1

Is there a way I can partially match the two data frames in R?

df1<-data.frame("FIDELITY FREEDOM 2015 FUND", "ID")

df2<-data.frame("FIDELITY ABERDEEN STREET TRUST: FIDELITY FREEDOM 2015 FUND", 2020)

I want to merge df1 and df2 as df

df<-data.frame("FIDELITY FREEDOM 2015 FUND", "ID", 2020)
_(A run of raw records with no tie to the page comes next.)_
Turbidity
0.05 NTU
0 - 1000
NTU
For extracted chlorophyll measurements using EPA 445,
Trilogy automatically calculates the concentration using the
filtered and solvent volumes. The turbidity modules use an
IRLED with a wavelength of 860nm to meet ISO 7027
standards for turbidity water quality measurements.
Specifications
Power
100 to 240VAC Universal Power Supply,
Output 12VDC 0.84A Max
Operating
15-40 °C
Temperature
The string of df1 is part of the string of df2. So I am thinking of using fuzzy matching.

mhovd
  • 3,724
  • 2
  • 21
  • 47
Jane
  • 91
  • 4
  • 3
    There is a package `fuzzyjoin` that allows you to specify a custom regex that will be used for the maching; [https://cran.r-project.org/web/packages/fuzzyjoin/index.html](https://cran.r-project.org/web/packages/fuzzyjoin/index.html) – dario Apr 25 '22 at 17:05

1 Answers1

0

Following @dario's suggestion:

library(dplyr)
library(fuzzyjoin)

df1<-data.frame(x = "FIDELITY FREEDOM 2015 FUND", y = "ID")

df2<-data.frame(x = "FIDELITY ABERDEEN STREET TRUST: FIDELITY FREEDOM 2015 FUND", z = 2020)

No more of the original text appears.